> ABOUT THIS EXERCISE
Could you reproduce every entry as it stands, leaving the pictures behind?

(Dataset items)

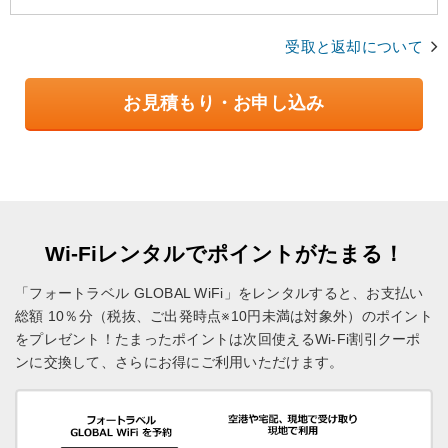
受取と返却について
お見積もり・お申し込み
Wi-Fiレンタルでポイントがたまる！
「フォートラベル GLOBAL WiFi」をレンタルすると、お支払い
総額 10％分（税抜、ご出発時点※10円未満は対象外）のポイント
をプレゼント！
たまったポイントは次回使えるWi-Fi割引クーポ
ンに交換して、さらにお得にご利用いただけます。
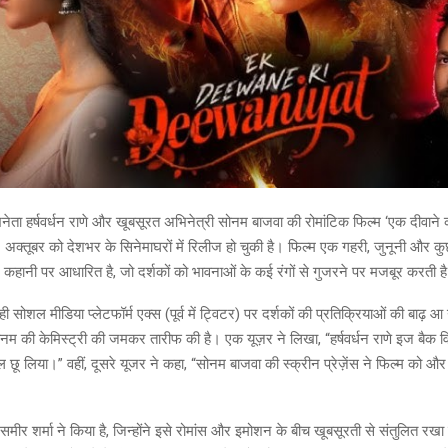
िनेता हर्षवर्धन राणे और खूबसूरत अभिनेत्री सोनम बाजवा की रोमांटिक फिल्म ‘एक दीवाने
क्तूबर को देशभर के सिनेमाघरों में रिलीज हो चुकी है। फिल्म एक गहरी, जुनूनी और 
 कहानी पर आधारित है, जो दर्शकों को भावनाओं के कई रंगों से गुजरने पर मजबूर करती ह
ही सोशल मीडिया प्लेटफॉर्म एक्स (पूर्व में ट्विटर) पर दर्शकों की प्रतिक्रियाओं की बाढ
सोनम की केमिस्ट्री की जमकर तारीफ की है। एक यूज़र ने लिखा, “हर्षवर्धन राणे इज बैक 
ल छू लिया।” वहीं, दूसरे यूजर ने कहा, “सोनम बाजवा की स्क्रीन प्रेज़ेंस ने फिल्म को औ
 समीर शर्मा ने किया है, जिन्होंने इसे रोमांस और इमोशन के बीच खूबसूरती से संतुलित र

> EXPECTED ANSWER
受取と返却について
お見積もり・お申し込み
Wi-Fiレンタルでポイントがたまる！
「フォートラベル GLOBAL WiFi」をレンタルすると、お支払い
総額 10％分（税抜、ご出発時点※10円未満は対象外）のポイント
をプレゼント！
たまったポイントは次回使えるWi-Fi割引クーポ
ンに交換して、さらにお得にご利用いただけます。
िनेता हर्षवर्धन राणे और खूबसूरत अभिनेत्री सोनम बाजवा की रोमांटिक फिल्म ‘एक दीवाने
क्तूबर को देशभर के सिनेमाघरों में रिलीज हो चुकी है। फिल्म एक गहरी, जुनूनी और 
 कहानी पर आधारित है, जो दर्शकों को भावनाओं के कई रंगों से गुजरने पर मजबूर करती ह
ही सोशल मीडिया प्लेटफॉर्म एक्स (पूर्व में ट्विटर) पर दर्शकों की प्रतिक्रियाओं की बाढ
सोनम की केमिस्ट्री की जमकर तारीफ की है। एक यूज़र ने लिखा, “हर्षवर्धन राणे इज बैक 
ल छू लिया।” वहीं, दूसरे यूजर ने कहा, “सोनम बाजवा की स्क्रीन प्रेज़ेंस ने फिल्म को औ
 समीर शर्मा ने किया है, जिन्होंने इसे रोमांस और इमोशन के बीच खूबसूरती से संतुलित र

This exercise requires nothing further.